See our Corporate Governance report on page 51 for more information. The chart on page 58 describes the Group's Enterprise Risk Management Framework in more detail.
BG Group's approach to the system of risk management and internal control is articulated and managed through the Group's Enterprise Risk Management (ERM) Framework.
The ERM Framework is the process by which we:
· Define risk appetite: the Board and Executive Management Committee (EMC) determine the extent to which the Group is willing to accept and manage those risks and uncertainties in the pursuit of its strategic objectives;
· Identify and assess risks: the nature and extent of the Group's principal risks and uncertainties are identified, analysed and assessed;
· Design and execute controls: the Group puts in place appropriate control systems directed at mitigating those risks and uncertainties;
· Monitor risks and assure controls: the management and mitigation of risks and uncertainties are monitored and associated internal controls are assured in the short and longer term through ongoing Board and management oversight and performance review processes. The effect of uncertainty on the Group's cash flow and earnings profiles is modelled and used as an input to decision-making; and
· Take and track actions: ensure appropriate actions are taken to strengthen controls and reduce risk.

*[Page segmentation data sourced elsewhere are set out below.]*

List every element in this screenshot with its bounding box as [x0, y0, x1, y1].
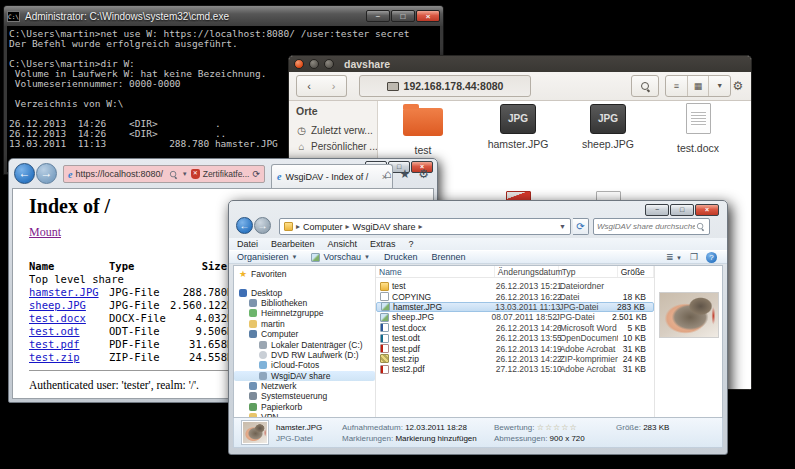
url-text[interactable]: https://localhost:8080/	[75, 169, 164, 179]
column-size[interactable]: Größe	[618, 266, 654, 277]
sidebar-item-icloud-fotos[interactable]: iCloud-Fotos	[234, 360, 375, 370]
organize-button[interactable]: Organisieren▼	[237, 252, 297, 262]
list-view-icon[interactable]: ≡	[666, 76, 688, 96]
sidebar-item-netzwerk[interactable]: Netzwerk	[234, 381, 375, 391]
table-row[interactable]: sheep.JPG08.07.2011 18:52JPG-Datei2.501 …	[376, 312, 654, 322]
file-item[interactable]: JPGsheep.JPG	[564, 104, 652, 150]
grid-view-icon[interactable]: ▦	[688, 76, 710, 96]
sidebar-item-vpn[interactable]: VPN	[234, 412, 375, 417]
forward-button[interactable]: →	[254, 217, 271, 234]
breadcrumb-current[interactable]: WsgiDAV share	[353, 222, 416, 232]
menu-bearbeiten[interactable]: Bearbeiten	[271, 239, 315, 249]
sidebar-item-computer[interactable]: Computer	[234, 329, 375, 339]
search-input[interactable]	[597, 222, 695, 231]
file-link[interactable]: hamster.JPG	[29, 286, 99, 298]
file-link[interactable]: test.docx	[29, 312, 86, 324]
maximize-icon[interactable]	[324, 59, 334, 69]
cmd-title-bar: C:\ Administrator: C:\Windows\system32\c…	[4, 6, 443, 26]
sidebar-item-wsgidav-share[interactable]: WsgiDAV share	[234, 371, 375, 381]
sidebar-item-systemsteuerung[interactable]: Systemsteuerung	[234, 391, 375, 401]
table-row[interactable]: test.docx26.12.2013 14:26Microsoft Word …	[376, 323, 654, 333]
word-file-icon	[380, 323, 389, 332]
file-link[interactable]: test.odt	[29, 325, 80, 337]
mount-link[interactable]: Mount	[29, 225, 61, 240]
minimize-button[interactable]: −	[645, 204, 669, 216]
gear-icon[interactable]: ⚙	[727, 75, 749, 97]
chevron-down-icon[interactable]: ▼	[182, 171, 188, 177]
forward-button[interactable]: →	[36, 163, 57, 184]
search-button[interactable]	[631, 75, 659, 97]
column-type[interactable]: Typ	[559, 266, 618, 277]
menu-hilfe[interactable]: ?	[409, 239, 414, 249]
address-button[interactable]: 192.168.178.44:8080	[359, 75, 531, 97]
menu-extras[interactable]: Extras	[370, 239, 396, 249]
maximize-button[interactable]: □	[670, 204, 694, 216]
sidebar-item-recent[interactable]: ◷Zuletzt verw...	[296, 122, 377, 138]
pdf-file-icon	[380, 365, 389, 374]
preview-pane-icon[interactable]: ❐	[690, 252, 698, 262]
tab-title: WsgiDAV - Index of /	[285, 172, 377, 182]
table-row[interactable]: test2.pdf27.12.2013 15:10Adobe Acrobat D…	[376, 364, 654, 374]
preview-button[interactable]: Vorschau▼	[311, 252, 369, 262]
address-bar[interactable]: e https://localhost:8080/ ▼ ✕ Zertifikat…	[63, 165, 265, 183]
file-icon	[380, 292, 389, 301]
print-button[interactable]: Drucken	[384, 252, 418, 262]
sidebar-item-dvd-drive[interactable]: DVD RW Laufwerk (D:)	[234, 350, 375, 360]
sidebar-item-local-disk[interactable]: Lokaler Datenträger (C:)	[234, 339, 375, 349]
refresh-icon[interactable]: ⟳	[252, 169, 260, 179]
close-button[interactable]: ×	[695, 204, 719, 216]
table-row[interactable]: test.pdf26.12.2013 14:19Adobe Acrobat D.…	[376, 343, 654, 353]
sidebar-item-heimnetzgruppe[interactable]: Heimnetzgruppe	[234, 308, 375, 318]
views-icon[interactable]: ≣ ▼	[666, 252, 682, 262]
minimize-icon[interactable]	[309, 59, 319, 69]
minimize-button[interactable]: −	[366, 10, 390, 22]
home-icon[interactable]: ⌂	[384, 167, 391, 181]
burn-button[interactable]: Brennen	[431, 252, 465, 262]
help-icon[interactable]: ?	[706, 252, 717, 263]
breadcrumb[interactable]: ▸ Computer ▸ WsgiDAV share ▸ ▼	[279, 218, 571, 235]
chevron-down-icon[interactable]: ▼	[559, 223, 566, 230]
close-button[interactable]: ×	[416, 10, 440, 22]
explorer-navigation-bar: ← → ▸ Computer ▸ WsgiDAV share ▸ ▼ ⟳	[229, 217, 727, 237]
certificate-error-button[interactable]: Zertifikatfe...	[203, 169, 250, 179]
browser-tab[interactable]: e WsgiDAV - Index of / ×	[271, 164, 393, 188]
add-tag-link[interactable]: Markierung hinzufügen	[395, 434, 476, 443]
rating-stars[interactable]: ☆☆☆☆☆	[537, 423, 578, 432]
sidebar-item-papierkorb[interactable]: Papierkorb	[234, 402, 375, 412]
settings-gear-icon[interactable]: ⚙	[418, 167, 429, 181]
column-date[interactable]: Änderungsdatum	[495, 266, 559, 277]
close-icon[interactable]	[294, 59, 304, 69]
refresh-button[interactable]: ⟳	[573, 218, 589, 235]
table-row[interactable]: test.odt26.12.2013 13:55OpenDocument T..…	[376, 333, 654, 343]
image-file-icon	[380, 313, 389, 322]
breadcrumb-computer[interactable]: Computer	[303, 222, 343, 232]
column-name[interactable]: Name	[376, 266, 495, 277]
table-row[interactable]: COPYING26.12.2013 16:22Datei18 KB	[376, 291, 654, 301]
back-button[interactable]: ‹	[296, 75, 322, 97]
search-box[interactable]	[593, 218, 710, 235]
file-link[interactable]: test.zip	[29, 351, 80, 363]
file-item[interactable]: JPGhamster.JPG	[474, 104, 562, 150]
file-link[interactable]: sheep.JPG	[29, 299, 86, 311]
menu-datei[interactable]: Datei	[237, 239, 258, 249]
file-link[interactable]: test.pdf	[29, 338, 80, 350]
sidebar-item-bibliotheken[interactable]: Bibliotheken	[234, 298, 375, 308]
maximize-button[interactable]: □	[391, 10, 415, 22]
file-item[interactable]: test	[379, 104, 467, 156]
folder-icon	[403, 108, 443, 136]
table-row-selected[interactable]: hamster.JPG13.03.2011 11:13JPG-Datei283 …	[376, 302, 654, 312]
sidebar-item-favoriten[interactable]: ★Favoriten	[234, 269, 375, 279]
menu-ansicht[interactable]: Ansicht	[328, 239, 358, 249]
sidebar-item-martin[interactable]: martin	[234, 319, 375, 329]
forward-button[interactable]: ›	[321, 75, 347, 97]
table-row[interactable]: test26.12.2013 15:21Dateiordner	[376, 281, 654, 291]
file-item[interactable]: test.docx	[654, 103, 742, 154]
back-button[interactable]: ←	[14, 163, 35, 184]
search-icon[interactable]	[169, 170, 178, 179]
table-row[interactable]: test.zip26.12.2013 14:22ZIP-komprimierte…	[376, 354, 654, 364]
favorites-star-icon[interactable]: ★	[399, 167, 410, 181]
sidebar-item-desktop[interactable]: Desktop	[234, 287, 375, 297]
tab-favicon: e	[277, 171, 281, 182]
back-button[interactable]: ←	[236, 217, 253, 234]
sidebar-item-home[interactable]: ⌂Persönlicher ...	[296, 138, 377, 154]
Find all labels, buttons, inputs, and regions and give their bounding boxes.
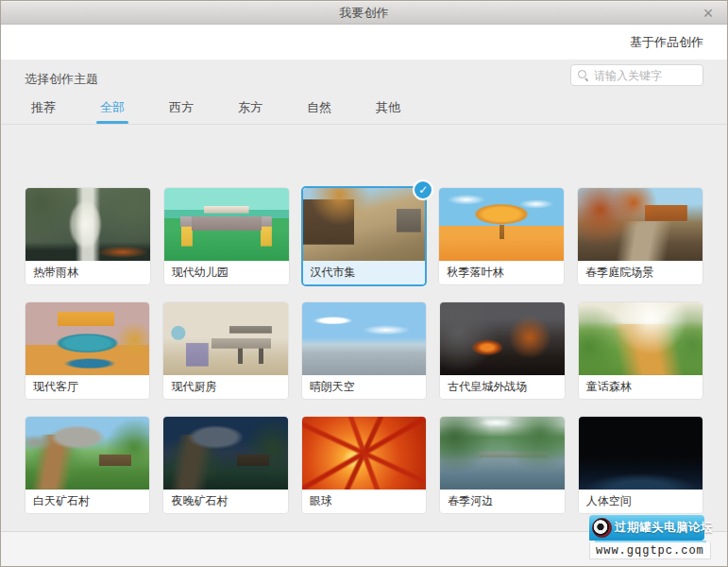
- thumbnail-clear-sky: [302, 302, 426, 375]
- title-bar: 我要创作 ×: [1, 1, 727, 25]
- card-label: 热带雨林: [25, 261, 150, 284]
- thumbnail-ore-village-day: [25, 417, 149, 490]
- card-label: 秋季落叶林: [439, 261, 564, 284]
- theme-card-spring-courtyard[interactable]: 春季庭院场景: [577, 187, 703, 285]
- window-title: 我要创作: [340, 5, 389, 22]
- watermark-url-row: www.gqgtpc.com: [589, 541, 704, 558]
- thumbnail-spring-riverside: [440, 417, 564, 490]
- card-label: 古代皇城外战场: [440, 375, 564, 399]
- tab-eastern[interactable]: 东方: [238, 99, 262, 124]
- forum-logo-icon: [592, 518, 612, 538]
- thumbnail-spring-courtyard: [578, 188, 703, 261]
- search-box[interactable]: [570, 64, 703, 86]
- theme-card-body-space[interactable]: 人体空间: [578, 416, 703, 514]
- create-from-work-button[interactable]: 基于作品创作: [630, 34, 703, 51]
- theme-card-ore-village-day[interactable]: 白天矿石村: [25, 416, 150, 514]
- theme-card-han-market[interactable]: ✓ 汉代市集: [301, 186, 428, 286]
- grid-row: 现代客厅 现代厨房 晴朗天空 古代皇城外战场 童话森林: [25, 301, 703, 400]
- card-label: 现代厨房: [163, 375, 287, 399]
- category-tabs: 推荐 全部 西方 东方 自然 其他: [1, 99, 727, 124]
- tab-nature[interactable]: 自然: [307, 99, 331, 124]
- card-label: 汉代市集: [303, 261, 426, 284]
- card-label: 夜晚矿石村: [163, 490, 287, 513]
- thumbnail-kitchen: [163, 302, 287, 375]
- theme-card-fairy-forest[interactable]: 童话森林: [578, 301, 703, 400]
- card-label: 白天矿石村: [25, 490, 149, 513]
- create-dialog-window: 我要创作 × 基于作品创作 选择创作主题 推荐 全部 西方 东方 自然 其他 热…: [0, 0, 728, 567]
- card-label: 现代客厅: [25, 375, 149, 399]
- card-label: 春季河边: [440, 490, 564, 513]
- watermark-title: 过期罐头电脑论坛: [615, 520, 713, 536]
- tab-recommended[interactable]: 推荐: [31, 99, 56, 124]
- theme-card-kitchen[interactable]: 现代厨房: [162, 301, 288, 400]
- thumbnail-autumn-forest: [439, 188, 564, 261]
- section-title: 选择创作主题: [25, 71, 98, 88]
- toolbar: 选择创作主题: [1, 60, 727, 99]
- theme-card-spring-riverside[interactable]: 春季河边: [439, 416, 565, 514]
- thumbnail-kindergarten: [164, 188, 289, 261]
- thumbnail-eyeball: [302, 417, 426, 490]
- theme-card-rainforest[interactable]: 热带雨林: [25, 187, 151, 285]
- close-icon[interactable]: ×: [697, 3, 720, 24]
- thumbnail-battlefield: [440, 302, 564, 375]
- header-strip: 基于作品创作: [1, 25, 727, 60]
- theme-card-living-room[interactable]: 现代客厅: [25, 301, 150, 400]
- theme-grid: 热带雨林 现代幼儿园 ✓ 汉代市集 秋季落叶林 春季庭院场景: [25, 187, 703, 514]
- search-input[interactable]: [594, 69, 696, 82]
- theme-card-ore-village-night[interactable]: 夜晚矿石村: [162, 416, 288, 514]
- thumbnail-body-space: [579, 417, 703, 490]
- thumbnail-han-market: [303, 188, 426, 261]
- grid-row: 热带雨林 现代幼儿园 ✓ 汉代市集 秋季落叶林 春季庭院场景: [25, 187, 703, 285]
- tab-other[interactable]: 其他: [376, 99, 400, 124]
- theme-card-battlefield[interactable]: 古代皇城外战场: [439, 301, 565, 400]
- tabs-divider: [1, 124, 727, 125]
- theme-card-clear-sky[interactable]: 晴朗天空: [301, 301, 427, 400]
- thumbnail-living-room: [25, 302, 149, 375]
- card-label: 人体空间: [579, 490, 703, 513]
- thumbnail-ore-village-night: [163, 417, 287, 490]
- theme-card-eyeball[interactable]: 眼球: [301, 416, 427, 514]
- card-label: 童话森林: [579, 375, 703, 399]
- selected-check-icon: ✓: [413, 180, 433, 200]
- card-label: 春季庭院场景: [578, 261, 703, 284]
- thumbnail-rainforest: [25, 188, 150, 261]
- forum-watermark: 过期罐头电脑论坛 www.gqgtpc.com: [589, 515, 704, 558]
- grid-row: 白天矿石村 夜晚矿石村 眼球 春季河边 人体空间: [25, 416, 703, 514]
- search-icon: [578, 70, 589, 81]
- card-label: 晴朗天空: [302, 375, 426, 399]
- tab-all[interactable]: 全部: [100, 99, 125, 124]
- watermark-url: www.gqgtpc.com: [589, 542, 711, 559]
- card-label: 眼球: [302, 490, 426, 513]
- tab-western[interactable]: 西方: [169, 99, 194, 124]
- theme-card-autumn-forest[interactable]: 秋季落叶林: [438, 187, 565, 285]
- card-label: 现代幼儿园: [164, 261, 289, 284]
- watermark-banner: 过期罐头电脑论坛: [589, 515, 704, 541]
- thumbnail-fairy-forest: [579, 302, 703, 375]
- theme-card-kindergarten[interactable]: 现代幼儿园: [163, 187, 290, 285]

BG Group seeks to embed effective risk management within the Group's management and governance processes through the application of a 'Three Lines of Defence' model to manage and mitigate risk and assure preventative and containment controls.
FIRST LINE OF DEFENCE
Corporate functions set requirements for risk management and internal control through the ERM Framework. These requirements are assured, implemented and operated by management at BG Group assets and functions around the globe, who have primary accountability for the operation of controls to mitigate risk. Each asset identifies the inherent risks to its business, and the potential causes and impact, and then considers the related preventative and containment controls to mitigate the risk to an acceptable residual level.
SECOND LINE OF DEFENCE
Technical and functional experts provide management assurance over aspects of first-line controls, resulting in formal reports and actions that are tracked to closure.
THIRD LINE OF DEFENCE
Independent assessment and reporting on the effectiveness of the Group's risk management and internal control system is provided to the Board or Audit Committee by Group Audit.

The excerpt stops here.